***** DATA RECORDS
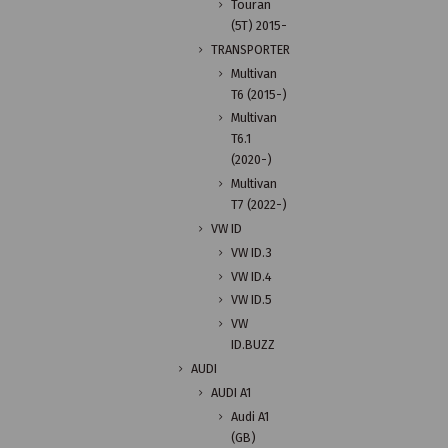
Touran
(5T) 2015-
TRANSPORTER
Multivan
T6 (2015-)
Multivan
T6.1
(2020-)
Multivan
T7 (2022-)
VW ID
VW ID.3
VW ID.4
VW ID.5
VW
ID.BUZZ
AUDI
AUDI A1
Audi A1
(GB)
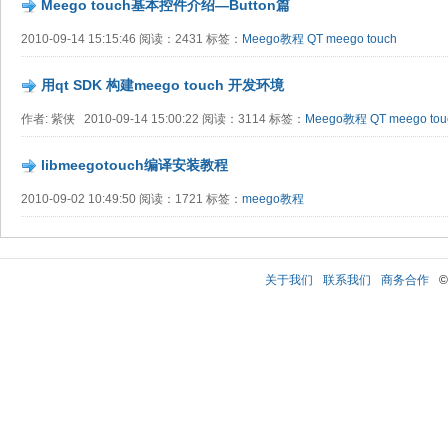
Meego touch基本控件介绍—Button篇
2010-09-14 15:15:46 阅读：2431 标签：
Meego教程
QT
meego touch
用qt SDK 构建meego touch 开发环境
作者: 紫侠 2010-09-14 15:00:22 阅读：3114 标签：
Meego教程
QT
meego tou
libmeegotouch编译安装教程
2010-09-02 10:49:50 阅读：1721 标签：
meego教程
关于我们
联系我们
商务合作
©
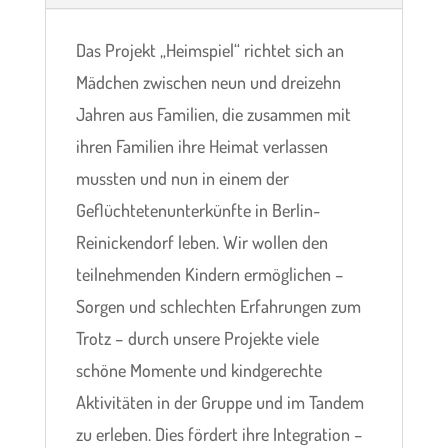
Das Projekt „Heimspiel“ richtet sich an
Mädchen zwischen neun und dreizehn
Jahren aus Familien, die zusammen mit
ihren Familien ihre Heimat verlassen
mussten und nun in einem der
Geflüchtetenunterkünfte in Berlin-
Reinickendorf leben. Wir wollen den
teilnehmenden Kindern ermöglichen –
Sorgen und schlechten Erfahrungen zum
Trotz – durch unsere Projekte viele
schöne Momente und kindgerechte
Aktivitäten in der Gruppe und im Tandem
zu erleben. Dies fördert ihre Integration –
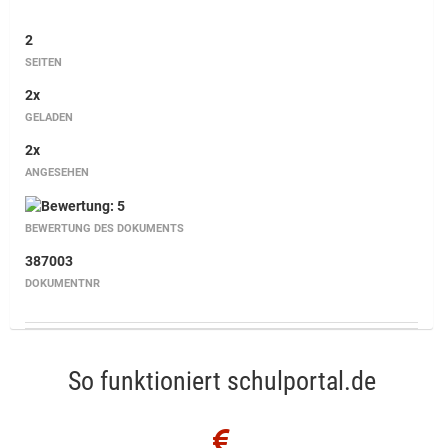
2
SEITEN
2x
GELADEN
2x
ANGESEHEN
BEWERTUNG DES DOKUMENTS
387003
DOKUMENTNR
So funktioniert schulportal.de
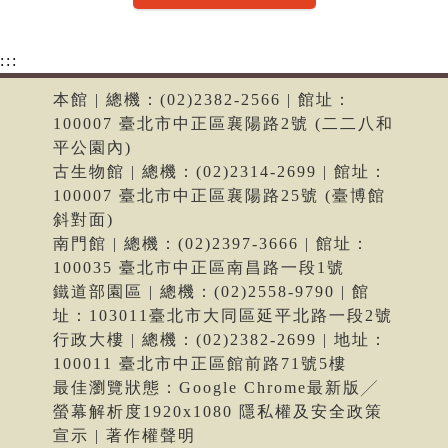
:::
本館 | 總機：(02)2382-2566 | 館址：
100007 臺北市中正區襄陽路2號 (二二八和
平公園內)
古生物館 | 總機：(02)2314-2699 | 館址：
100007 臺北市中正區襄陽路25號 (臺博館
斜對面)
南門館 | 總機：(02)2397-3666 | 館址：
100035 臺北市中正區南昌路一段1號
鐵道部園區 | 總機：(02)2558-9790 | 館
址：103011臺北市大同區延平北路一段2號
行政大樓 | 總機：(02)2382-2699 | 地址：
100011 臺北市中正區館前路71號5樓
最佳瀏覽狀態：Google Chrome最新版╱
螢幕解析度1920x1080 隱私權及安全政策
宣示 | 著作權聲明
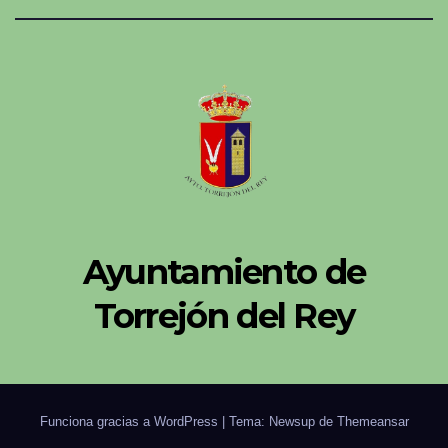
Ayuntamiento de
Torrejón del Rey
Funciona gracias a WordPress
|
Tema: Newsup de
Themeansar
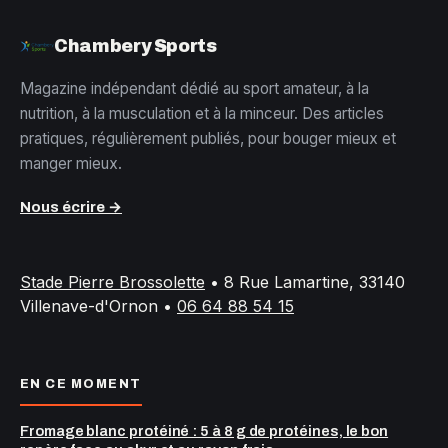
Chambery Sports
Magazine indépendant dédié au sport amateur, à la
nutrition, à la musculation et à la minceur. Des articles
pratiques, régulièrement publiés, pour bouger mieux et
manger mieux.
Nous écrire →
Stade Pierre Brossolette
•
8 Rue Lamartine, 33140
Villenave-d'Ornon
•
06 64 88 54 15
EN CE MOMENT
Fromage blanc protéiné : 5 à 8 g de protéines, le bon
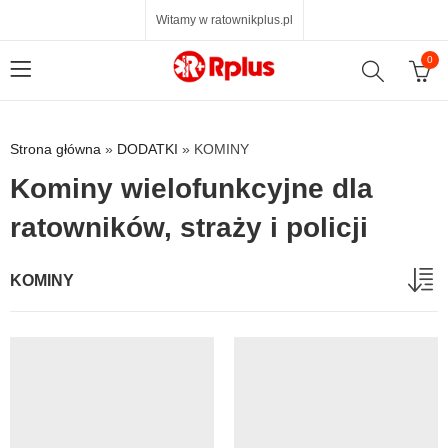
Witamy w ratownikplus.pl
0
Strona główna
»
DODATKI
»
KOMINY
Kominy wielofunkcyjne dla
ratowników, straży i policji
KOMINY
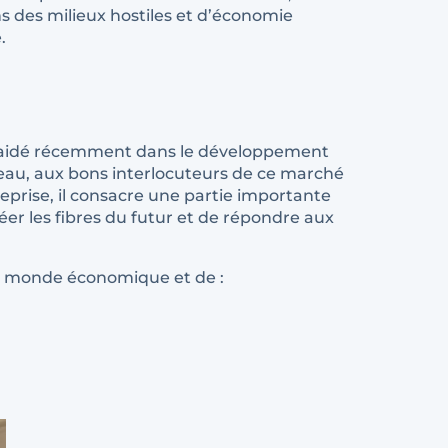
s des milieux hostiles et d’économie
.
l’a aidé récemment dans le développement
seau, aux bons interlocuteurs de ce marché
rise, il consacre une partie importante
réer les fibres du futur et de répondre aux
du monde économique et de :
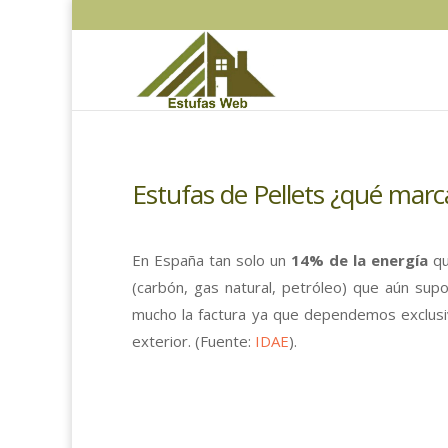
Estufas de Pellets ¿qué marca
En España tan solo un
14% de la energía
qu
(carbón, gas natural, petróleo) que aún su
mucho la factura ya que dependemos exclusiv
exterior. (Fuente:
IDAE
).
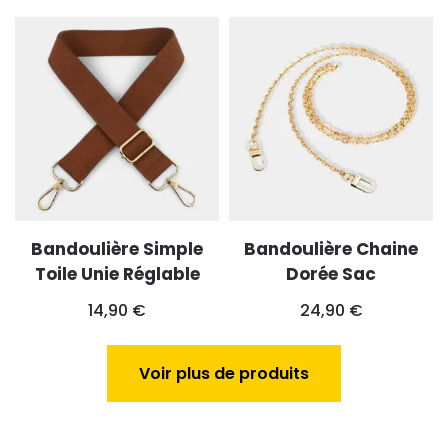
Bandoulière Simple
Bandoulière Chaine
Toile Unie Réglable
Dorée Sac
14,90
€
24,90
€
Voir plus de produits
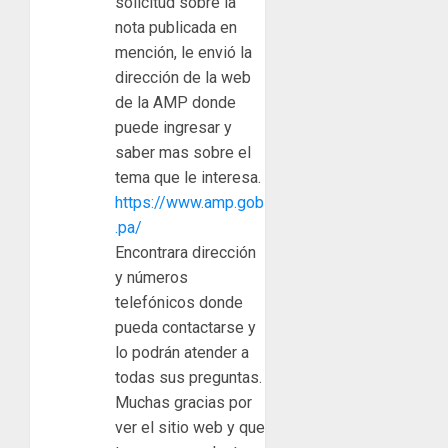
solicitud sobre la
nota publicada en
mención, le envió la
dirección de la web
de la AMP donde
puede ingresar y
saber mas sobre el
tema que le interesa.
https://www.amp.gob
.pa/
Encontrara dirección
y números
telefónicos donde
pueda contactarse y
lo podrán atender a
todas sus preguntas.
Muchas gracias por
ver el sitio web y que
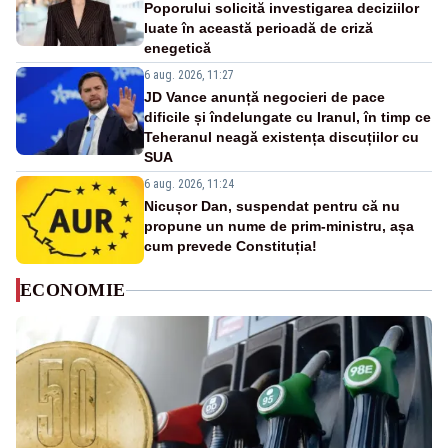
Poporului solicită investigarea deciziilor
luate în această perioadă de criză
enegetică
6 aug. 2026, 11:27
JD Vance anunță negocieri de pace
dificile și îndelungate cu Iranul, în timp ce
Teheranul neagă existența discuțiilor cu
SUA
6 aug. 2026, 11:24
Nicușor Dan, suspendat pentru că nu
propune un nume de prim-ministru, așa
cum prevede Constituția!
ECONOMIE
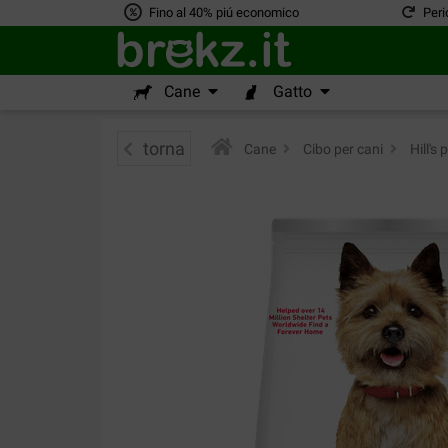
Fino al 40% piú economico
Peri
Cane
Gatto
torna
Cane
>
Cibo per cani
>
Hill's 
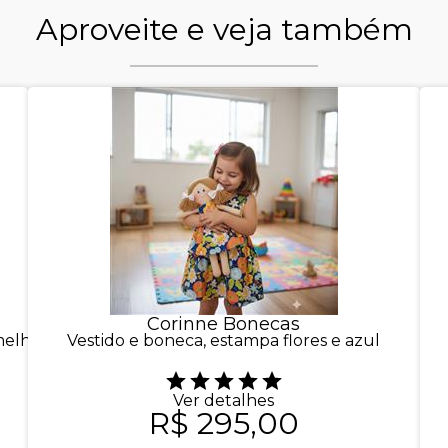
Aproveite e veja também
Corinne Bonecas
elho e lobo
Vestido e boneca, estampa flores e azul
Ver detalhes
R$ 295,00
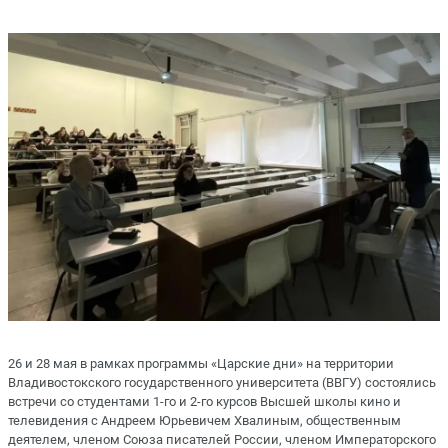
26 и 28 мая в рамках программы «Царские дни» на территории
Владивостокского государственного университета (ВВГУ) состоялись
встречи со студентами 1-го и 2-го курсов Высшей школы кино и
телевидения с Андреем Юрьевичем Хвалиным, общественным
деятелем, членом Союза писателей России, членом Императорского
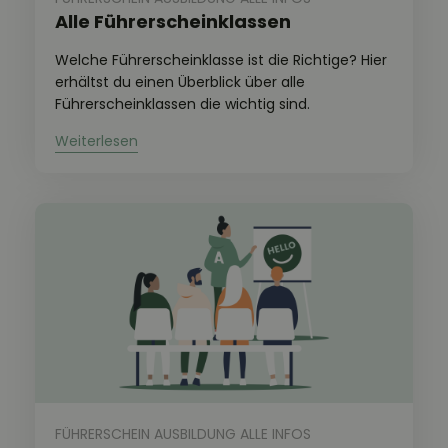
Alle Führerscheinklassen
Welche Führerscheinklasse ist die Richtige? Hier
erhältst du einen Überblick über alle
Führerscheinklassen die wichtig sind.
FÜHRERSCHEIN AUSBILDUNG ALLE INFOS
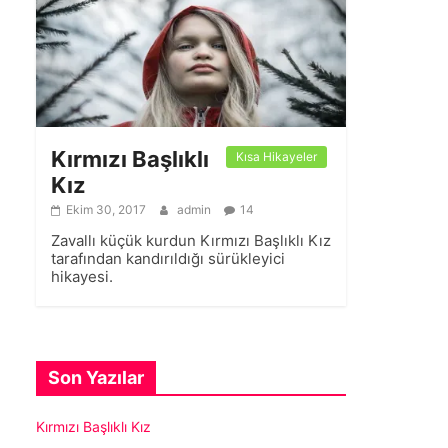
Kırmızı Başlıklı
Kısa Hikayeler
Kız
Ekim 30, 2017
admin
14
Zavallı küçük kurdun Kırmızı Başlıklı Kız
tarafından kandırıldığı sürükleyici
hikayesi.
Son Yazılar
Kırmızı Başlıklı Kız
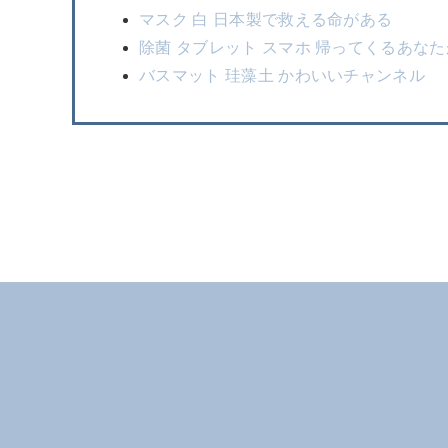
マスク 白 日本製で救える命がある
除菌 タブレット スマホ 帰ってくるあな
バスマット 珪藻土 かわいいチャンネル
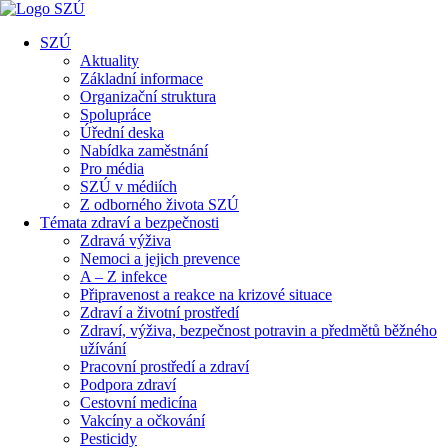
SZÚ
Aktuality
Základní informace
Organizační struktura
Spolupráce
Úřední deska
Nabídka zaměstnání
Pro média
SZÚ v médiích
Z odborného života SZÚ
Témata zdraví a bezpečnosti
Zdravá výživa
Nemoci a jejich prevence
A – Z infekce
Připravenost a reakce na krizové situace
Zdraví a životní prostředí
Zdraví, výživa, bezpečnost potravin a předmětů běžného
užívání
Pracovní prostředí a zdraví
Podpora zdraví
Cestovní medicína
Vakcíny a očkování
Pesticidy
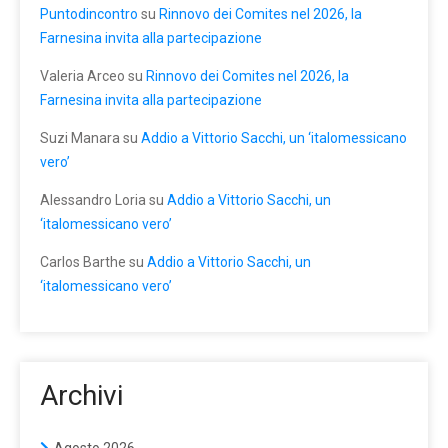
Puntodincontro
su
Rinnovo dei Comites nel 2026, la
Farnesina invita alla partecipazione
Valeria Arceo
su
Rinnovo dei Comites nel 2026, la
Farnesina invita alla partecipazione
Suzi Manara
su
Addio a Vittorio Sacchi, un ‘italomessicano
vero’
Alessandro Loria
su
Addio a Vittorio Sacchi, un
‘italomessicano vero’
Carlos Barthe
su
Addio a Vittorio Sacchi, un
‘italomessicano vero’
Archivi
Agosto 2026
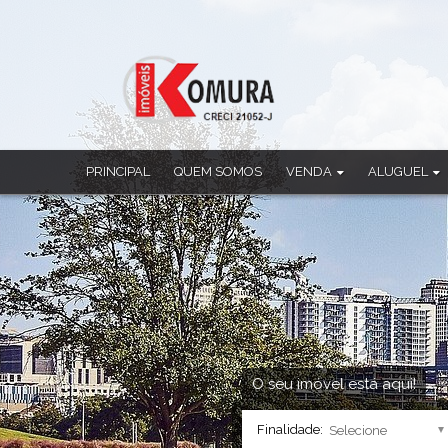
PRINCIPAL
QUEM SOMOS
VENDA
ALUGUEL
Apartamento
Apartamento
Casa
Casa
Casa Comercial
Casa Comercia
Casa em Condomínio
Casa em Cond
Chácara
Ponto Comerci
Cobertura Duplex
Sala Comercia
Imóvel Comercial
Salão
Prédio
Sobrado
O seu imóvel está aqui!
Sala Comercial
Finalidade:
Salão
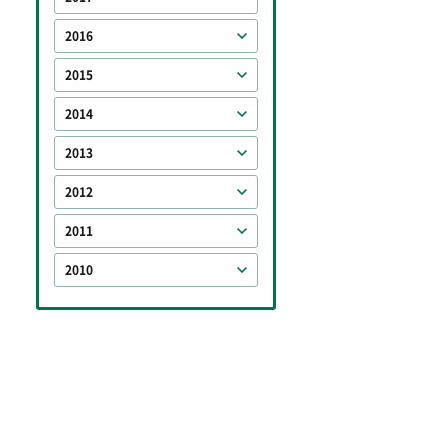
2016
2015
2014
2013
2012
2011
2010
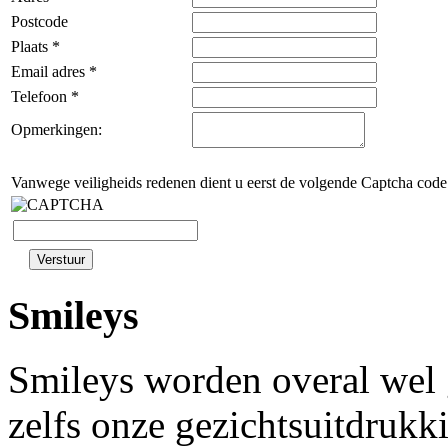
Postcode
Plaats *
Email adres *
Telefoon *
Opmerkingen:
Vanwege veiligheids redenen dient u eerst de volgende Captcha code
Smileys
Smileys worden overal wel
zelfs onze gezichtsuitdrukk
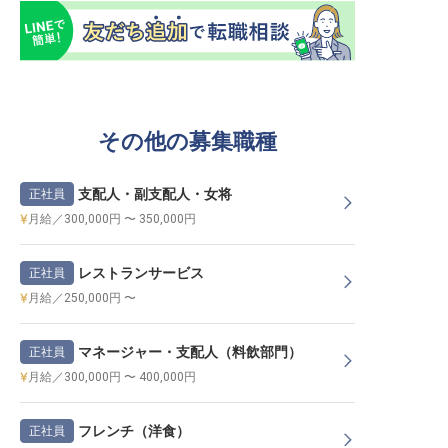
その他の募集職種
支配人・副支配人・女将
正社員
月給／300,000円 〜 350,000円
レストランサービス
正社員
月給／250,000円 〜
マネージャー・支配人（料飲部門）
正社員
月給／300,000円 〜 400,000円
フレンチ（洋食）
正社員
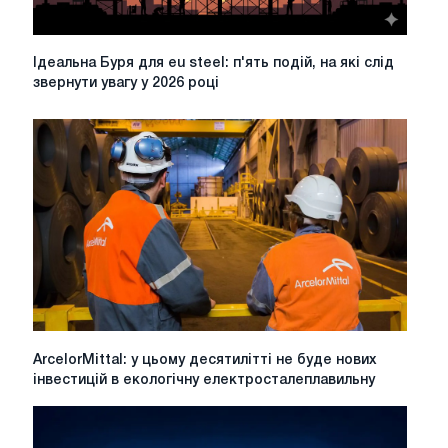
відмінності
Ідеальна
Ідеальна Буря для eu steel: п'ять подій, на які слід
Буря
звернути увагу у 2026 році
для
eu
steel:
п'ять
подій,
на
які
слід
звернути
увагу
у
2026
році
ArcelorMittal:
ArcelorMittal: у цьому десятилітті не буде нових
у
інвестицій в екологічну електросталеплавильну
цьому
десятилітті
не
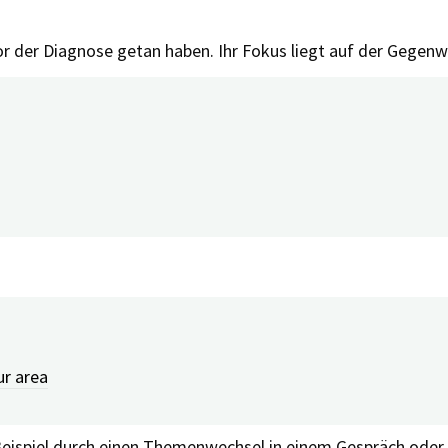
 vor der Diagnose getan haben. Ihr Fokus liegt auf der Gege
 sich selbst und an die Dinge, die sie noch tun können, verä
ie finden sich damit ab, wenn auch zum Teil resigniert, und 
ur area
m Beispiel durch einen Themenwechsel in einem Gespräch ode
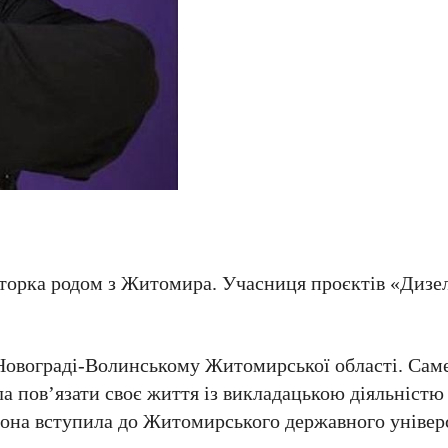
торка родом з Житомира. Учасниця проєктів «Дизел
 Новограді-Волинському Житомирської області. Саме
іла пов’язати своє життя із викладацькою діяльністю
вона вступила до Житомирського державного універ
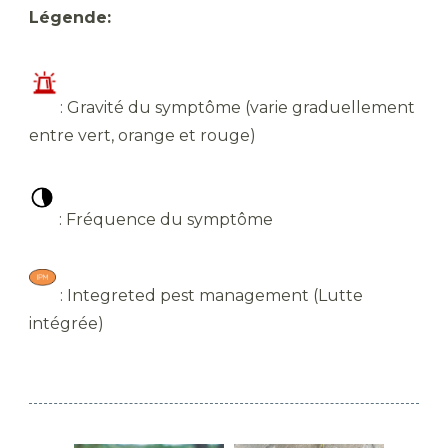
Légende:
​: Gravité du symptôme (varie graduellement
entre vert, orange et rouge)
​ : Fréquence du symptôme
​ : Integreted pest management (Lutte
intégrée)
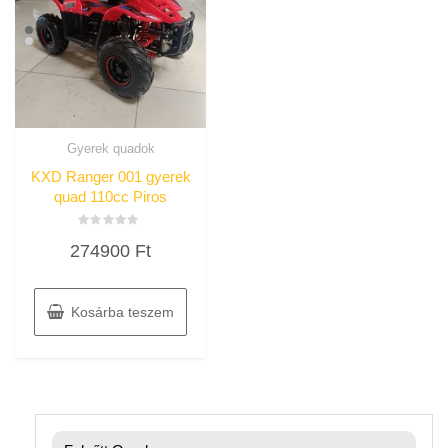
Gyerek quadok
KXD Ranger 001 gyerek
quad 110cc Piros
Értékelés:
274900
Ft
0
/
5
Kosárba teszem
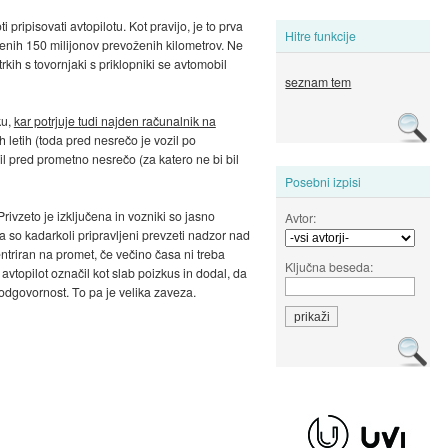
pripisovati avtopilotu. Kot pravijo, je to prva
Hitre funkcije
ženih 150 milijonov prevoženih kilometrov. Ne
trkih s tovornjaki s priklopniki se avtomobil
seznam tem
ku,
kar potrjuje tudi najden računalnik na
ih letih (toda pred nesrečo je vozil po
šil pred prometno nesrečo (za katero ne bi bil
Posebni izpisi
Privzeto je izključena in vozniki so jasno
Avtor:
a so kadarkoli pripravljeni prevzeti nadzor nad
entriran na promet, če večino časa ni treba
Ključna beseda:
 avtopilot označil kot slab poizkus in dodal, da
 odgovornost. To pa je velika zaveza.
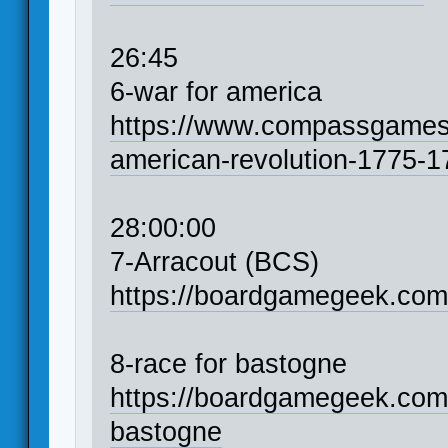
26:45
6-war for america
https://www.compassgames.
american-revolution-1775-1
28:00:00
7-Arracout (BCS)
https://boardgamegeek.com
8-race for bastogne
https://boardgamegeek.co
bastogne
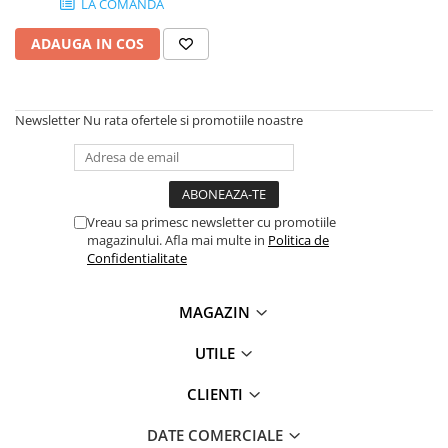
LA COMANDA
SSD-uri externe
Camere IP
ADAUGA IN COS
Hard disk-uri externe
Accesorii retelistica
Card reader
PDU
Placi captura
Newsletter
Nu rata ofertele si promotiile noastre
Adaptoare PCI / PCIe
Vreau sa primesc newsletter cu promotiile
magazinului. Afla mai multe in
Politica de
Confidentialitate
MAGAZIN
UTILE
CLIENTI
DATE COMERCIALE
**********
_ACTION ITEM_
Among the entries, find every line holding "mieux" and return it.

_EXERCISE RESULT_
pratiques, régulièrement publiés, pour bouger mieux et
manger mieux.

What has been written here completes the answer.